How else was I supposed to know if I needed to take her to the hospital or not?

Frankie walked down the hall in nothing but these tiny little shorts and a tank top – no bra. Normally, I wouldn’t notice something like that but her nipples were pushing the fabric out and practically demanding my attention.

Her eyes widened in surprise when she saw me. “Are they still not here?”

I couldn’t open my mouth. If I did, I’d say something really fucking asinine. Or I’d try to put one of those nipples in my mouth.

Looking away, I ran my both hands through my hair, wishing she didn’t smell so good.

Without the scent blockers and the smell of death lingering on her skin, I could smell her pure undiluted scent and it was fucking mouthwatering.

“Soren? Are you okay?”

She was still limping and I couldn’t handle that on top of everything else.

I got up and pushed her down on the couch, taking the towel so I could dry her hair.

Focusing on that helped settle whatever sensation was bubbling just under my skin, threatening to explode.

Her hand wrapped around my wrist, squeezing hard enough to hurt. “What the fuck do you think you’re doing?”

I honestly had no idea. “I’m just trying to help.”

“Well don’t.” She yanked the towel out of my grip and I flinched at the sharp tone in her voice.

Yeah, it was definitely time to leave.

I bent down to grab my backpack and my eyes seemed to have a life of their own because all I could do was stare at her bare legs.

“Soren.”

I glanced up to see her frowning, but she seemed more confused than anything.

“Why are you trying so hard?”

“I don’t know. I just want to.” The answer came out of my mouth before I realized what I was even saying and I could feel my face shift into a shocked expression.

Shit, I was losing my mind and I didn’t know how to stop it.

At least Frankie looked just as shocked as I was.

“You know I’m fully capable of taking care of myself, right?” She tilted her head to the side and studied me like she found me weirdly fascinating, but not enough to really bother with.

“I know,” I admitted, yanking the towel out of her hands again instead of leaving like I should.

This whole thing was pissing me off and the only thing that had calmed me down earlier was drying her hair, so I was going to do that. She could bitch and complain about it, but I didn’t care.

I’d pretend like the cab was here once I had my shit together and then just walk home or something. I didn’t want her to know just how fucking ridiculous and clingy I was actually being right now.

“Are you aware that you’re pumping out your pheromones?”

No, I wasn’t.

I dropped down on the couch beside her and tried to reel it back in, but her scent was making it impossible. “I should go.”

But Frankie wrapped her arms around my neck and pulled herself up and into my lap, straddling my hips.

What the fuck was she doing?

Her expression was warm and her smile soft, but the look in her eyes was anything but.

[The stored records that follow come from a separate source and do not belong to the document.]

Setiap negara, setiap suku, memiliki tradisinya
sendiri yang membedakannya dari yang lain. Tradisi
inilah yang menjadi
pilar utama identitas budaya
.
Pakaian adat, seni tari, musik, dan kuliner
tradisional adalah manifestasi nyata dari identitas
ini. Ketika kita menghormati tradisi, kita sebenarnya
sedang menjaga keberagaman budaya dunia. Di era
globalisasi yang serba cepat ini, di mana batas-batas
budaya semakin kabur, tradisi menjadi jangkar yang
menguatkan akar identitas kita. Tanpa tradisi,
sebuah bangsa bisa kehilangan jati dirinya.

She stared at me with a cold, calculating look before shifting her weight just so.

The heat of her against me made me clench my jaw and I grabbed her hips, stopping her before she could grind against me.

If she did…I didn’t think I could stop myself from getting a taste of her, and she certainly didn’t seem to be in the right state of mind to deal with me when I was like that.

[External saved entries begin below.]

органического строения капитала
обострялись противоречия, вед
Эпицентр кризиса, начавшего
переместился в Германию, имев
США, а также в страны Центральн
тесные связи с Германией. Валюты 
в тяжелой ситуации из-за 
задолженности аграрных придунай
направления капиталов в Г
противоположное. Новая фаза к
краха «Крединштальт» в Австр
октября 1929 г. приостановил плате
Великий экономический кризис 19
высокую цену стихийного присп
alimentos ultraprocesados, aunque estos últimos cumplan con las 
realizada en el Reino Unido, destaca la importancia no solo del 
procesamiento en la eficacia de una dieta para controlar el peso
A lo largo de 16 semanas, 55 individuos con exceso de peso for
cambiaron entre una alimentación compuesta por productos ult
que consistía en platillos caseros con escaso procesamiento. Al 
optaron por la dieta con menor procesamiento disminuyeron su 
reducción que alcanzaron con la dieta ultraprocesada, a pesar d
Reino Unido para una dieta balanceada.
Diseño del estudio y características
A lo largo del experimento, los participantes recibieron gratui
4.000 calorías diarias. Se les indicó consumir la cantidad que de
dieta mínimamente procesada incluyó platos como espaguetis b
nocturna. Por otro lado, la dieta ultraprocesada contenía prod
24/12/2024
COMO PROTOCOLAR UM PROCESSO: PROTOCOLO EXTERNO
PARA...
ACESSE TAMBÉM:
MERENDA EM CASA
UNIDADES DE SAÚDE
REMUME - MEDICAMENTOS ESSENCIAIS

“You’ve been like this since earlier.” Her breath tickled my face and my grip on her hips tightened against my will. “Why are you acting like I can’t do a single thing on my own? Did my momentary weakness make you think you could do whatever you want?”

Her pheromones curled around me, smelling like lavender and honey with a hint of citrus. She was pissed off but I couldn’t focus on that when she smelled so sweet.

Sweet enough to make my teeth ache.

I wanted to sink them into her skin just to see if she tasted as good as she smelled.

“I asked you a question, Soren .”

Dammit. She wasn’t just pissed at me, she was furious.